Arjantin’deki ekonomik kriz aşırı sağı iktidara getirebilir: Ön seçimlerde en çok oyu Javier Milei aldı

Arjantin’de ekim ayında düzenlenecek genel seçimler öncesi yapılan ön seçimlerde en çok oyu aşırı sağcı popülist aday Javier Milei aldı. Ekonomik krizin ve enflasyonun gölgesinde seçimlere hazırlanan Arjantin’de yaşanan bu durum “siyasi bir deprem” olarak nitelendirildi. Peki, sağ popülizm ülkeye nasıl sıçradı ve nasıl yükselişe geçti?

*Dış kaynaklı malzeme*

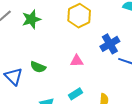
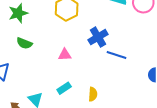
green semicircle: (38, 67) -> (24, 43), moved

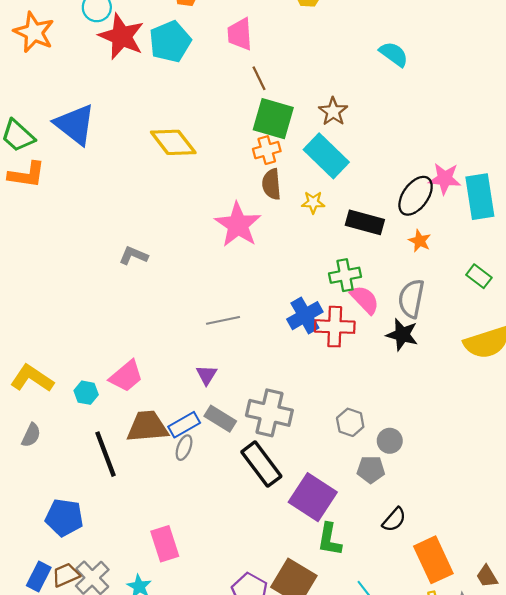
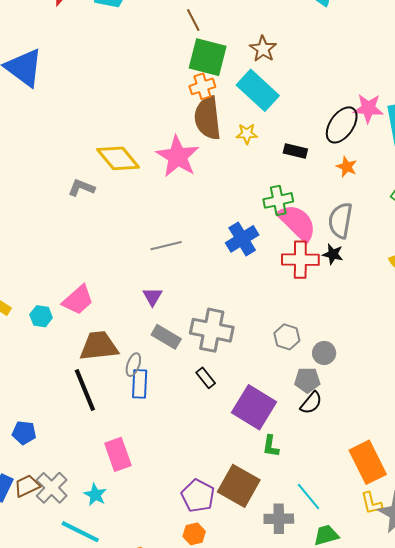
yellow diamond: (173, 142) -> (118, 158), moved
brown semicircle: (271, 184) -> (208, 118), size x1.5
black rectangle: (365, 222) -> (295, 151), size x0.7
pink semicircle: (365, 300) -> (297, 223), size x1.4
red cross: (335, 327) -> (300, 260), moved
black star: (402, 335) -> (333, 254), size x0.7
blue rectangle: (184, 425) -> (140, 384), moved, turned -56
black line: (106, 454) -> (85, 390), moved
black rectangle: (261, 464) -> (206, 378), size x0.5
blue pentagon: (64, 517) -> (24, 433), size x0.7
black semicircle: (394, 520) -> (311, 403), moved
green L-shape: (329, 539) -> (271, 446), size x0.7

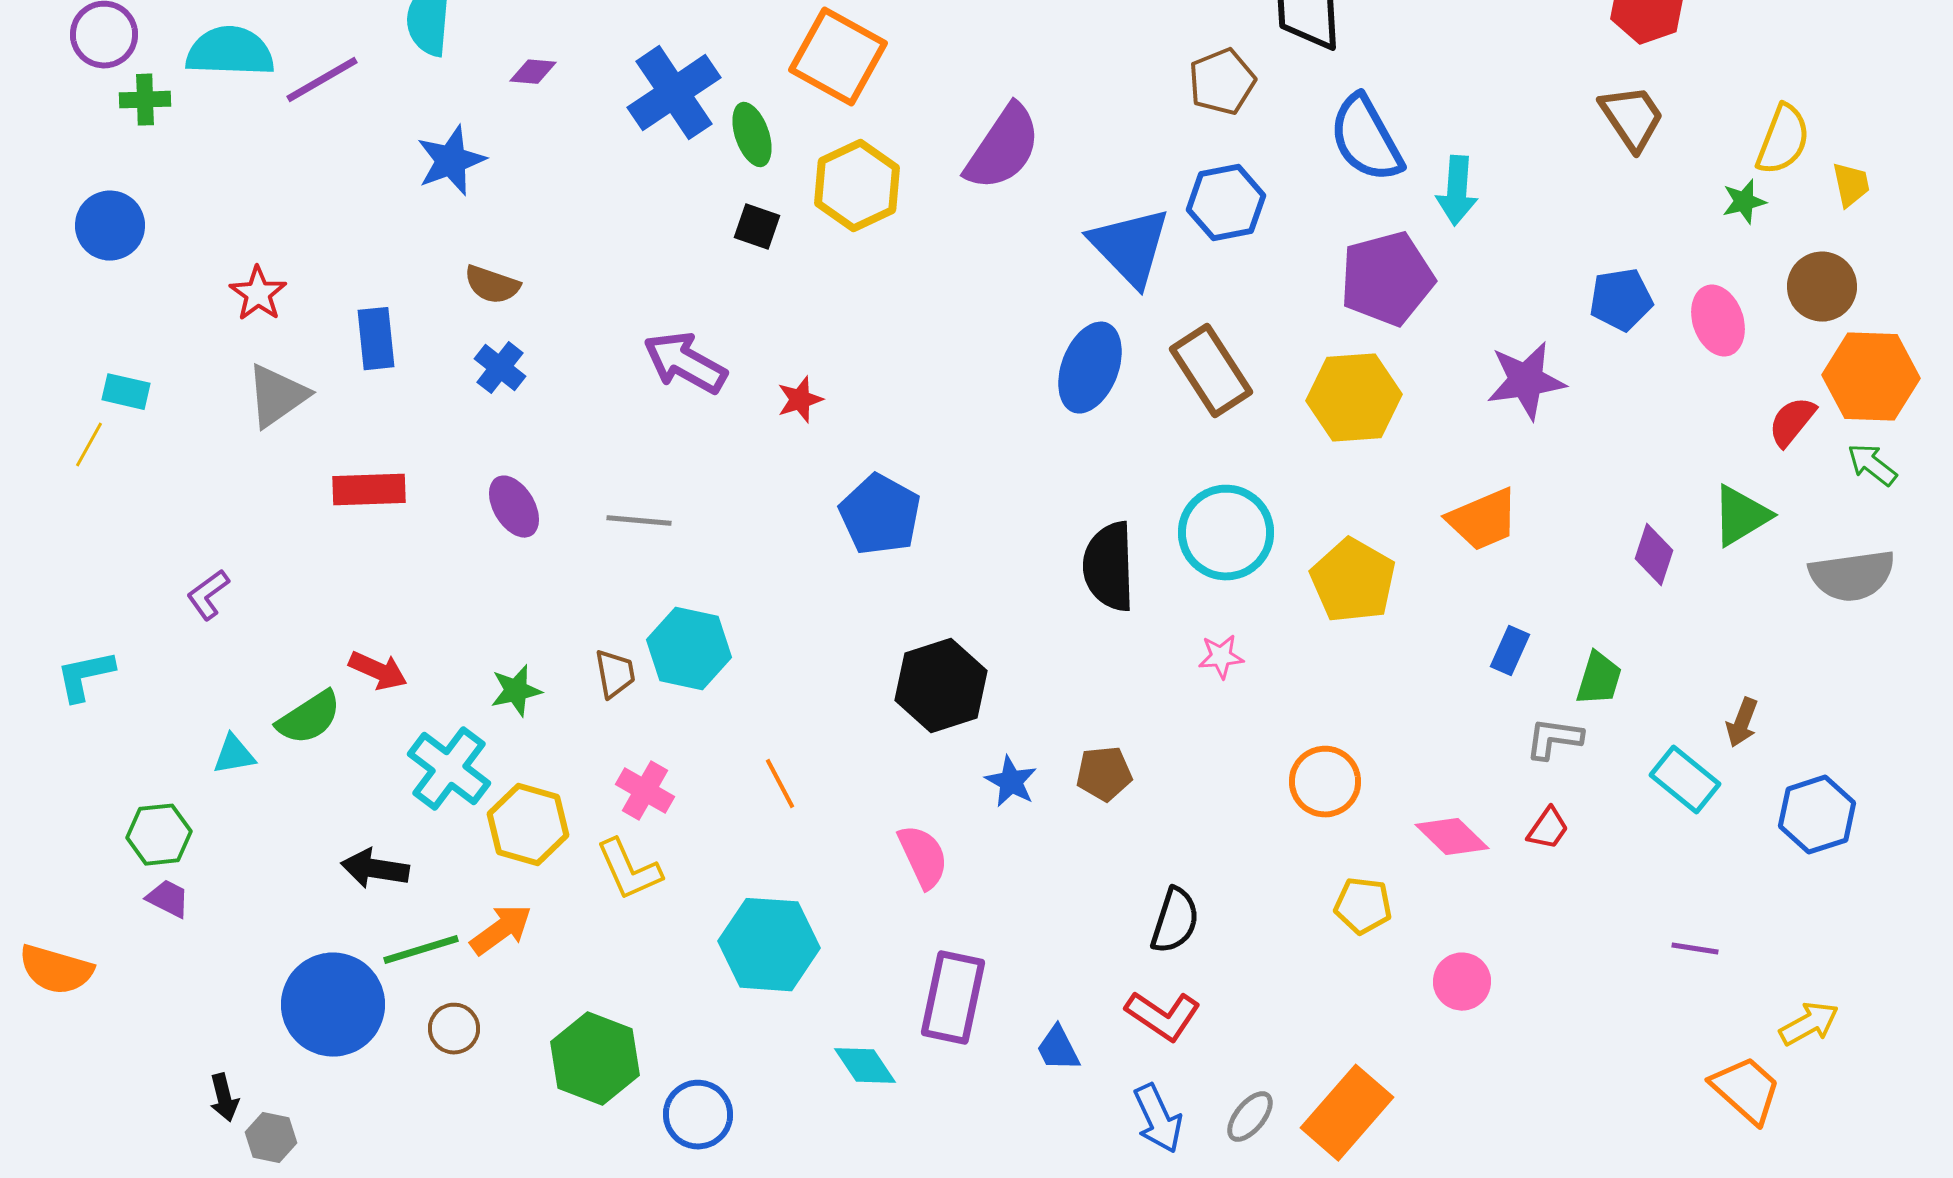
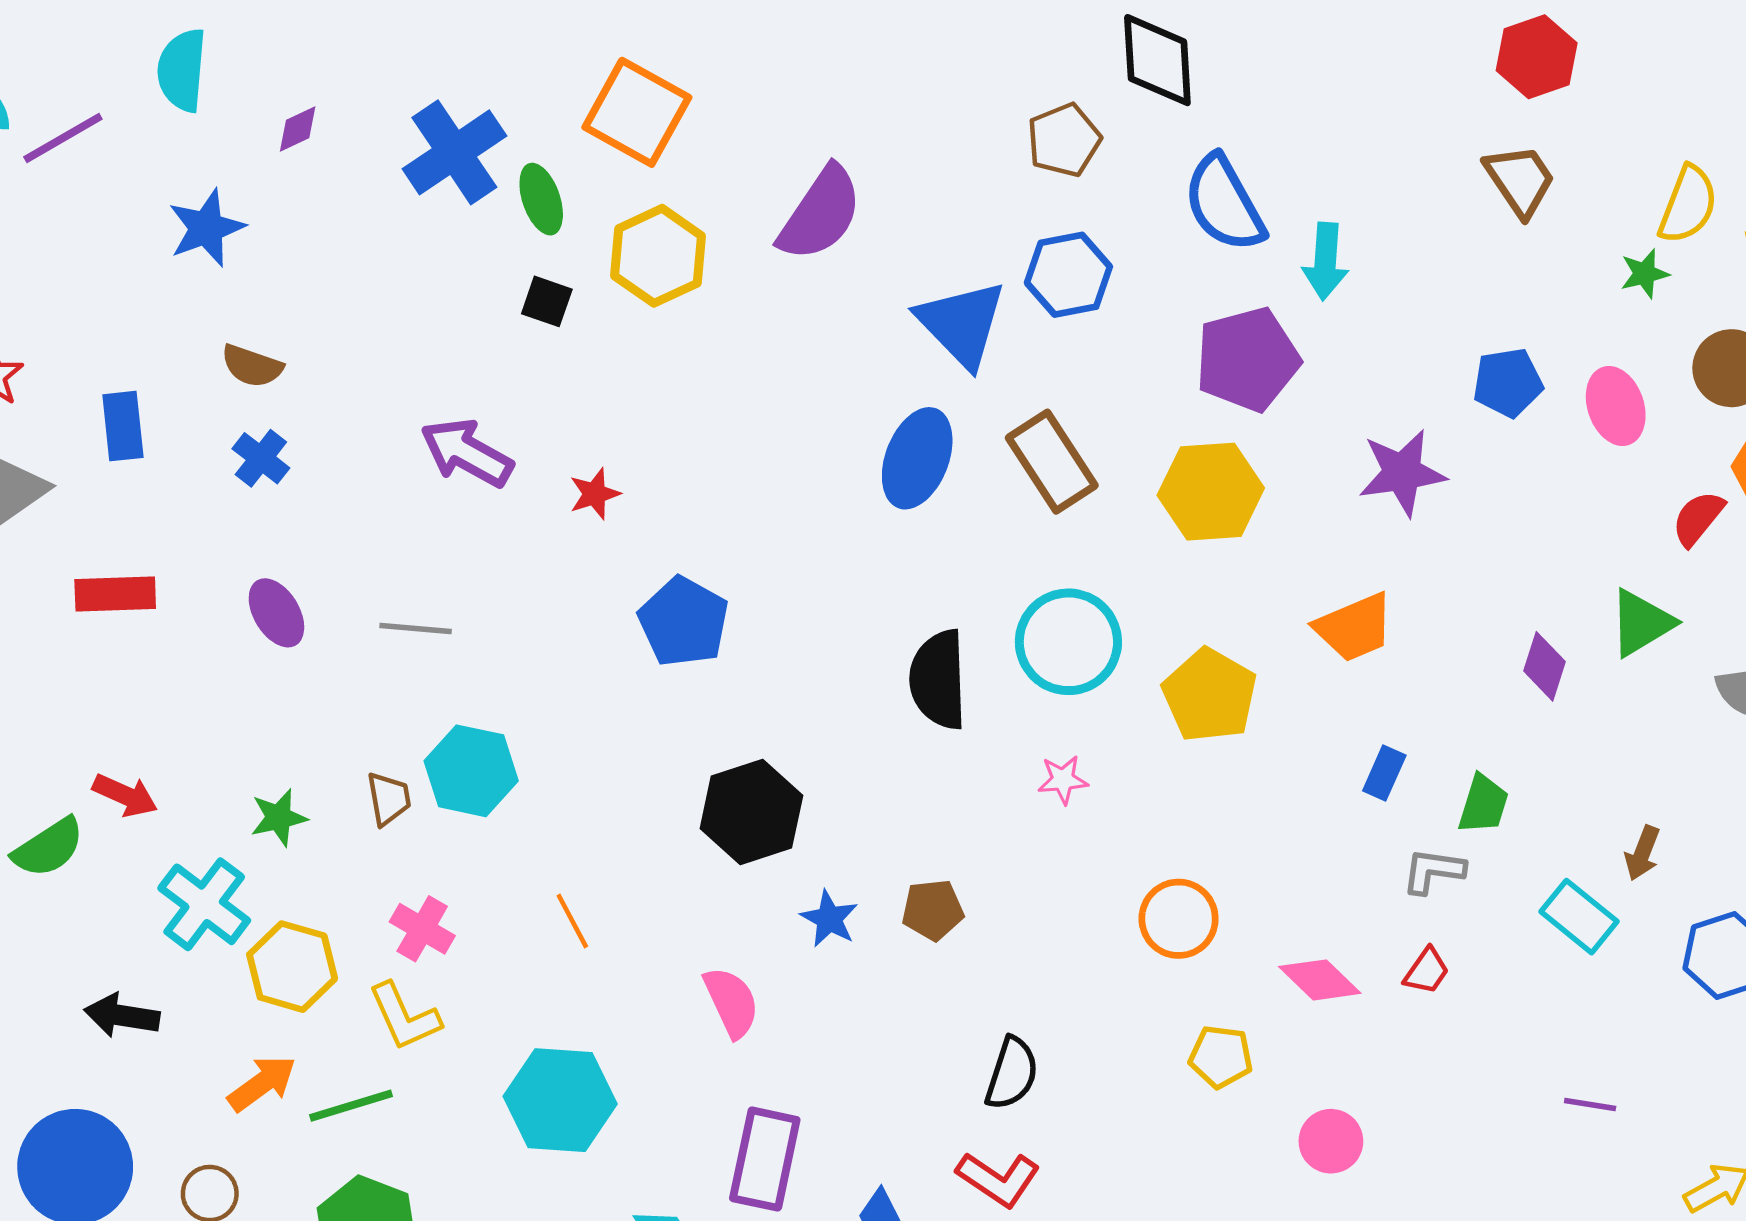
purple diamond: (533, 72) -> (298, 129), turned -30
green line: (421, 950) -> (351, 1106), moved

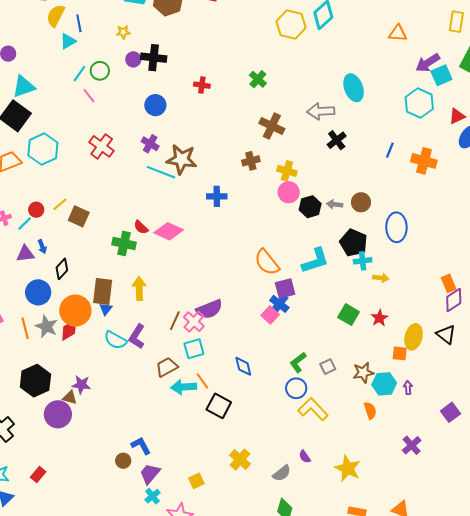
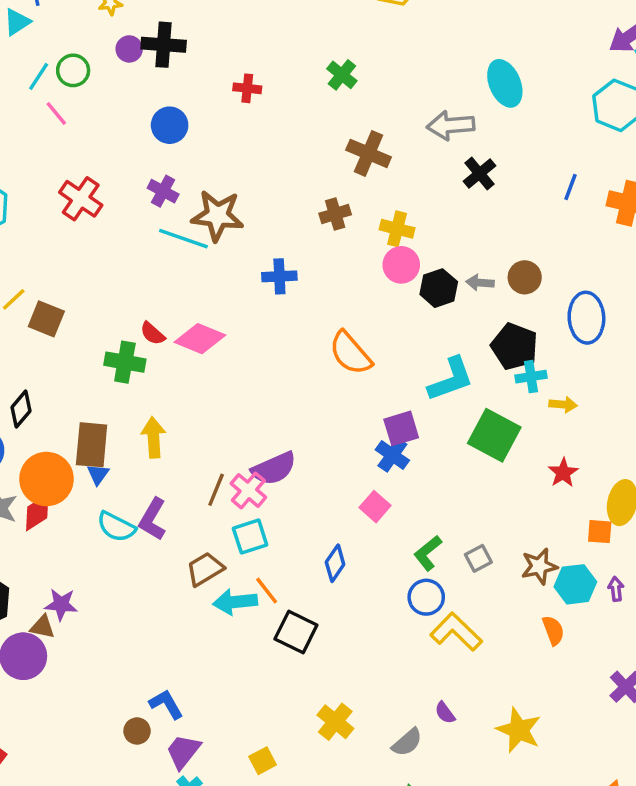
orange semicircle: (267, 262) -> (350, 353), moved
pink square: (270, 315) -> (375, 507), moved
green square: (349, 315) -> (494, 435), moved, size x1.4
blue diamond: (243, 366) -> (335, 563), turned 50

Derin bir ekonomik krizde olan Arjantin’de 22 Ekim’de genel seçimler düzenlenecek. Seçimin ikinci tura kalması durumunda ise 13 Kasım’da ikinci tur oylamaları yapılacak.

Arjantin'de genel seçimler her dört yılda bir gerçekleştiriliyor.

Ülkede yürütme organı dört yılda bir seçilirken yasama organı 2 yılda bir oylamaya sunuluyor. Böylelikle milletvekillerinin yarısı ve senatörlerin üçte biri her seçim döneminde değişiyor.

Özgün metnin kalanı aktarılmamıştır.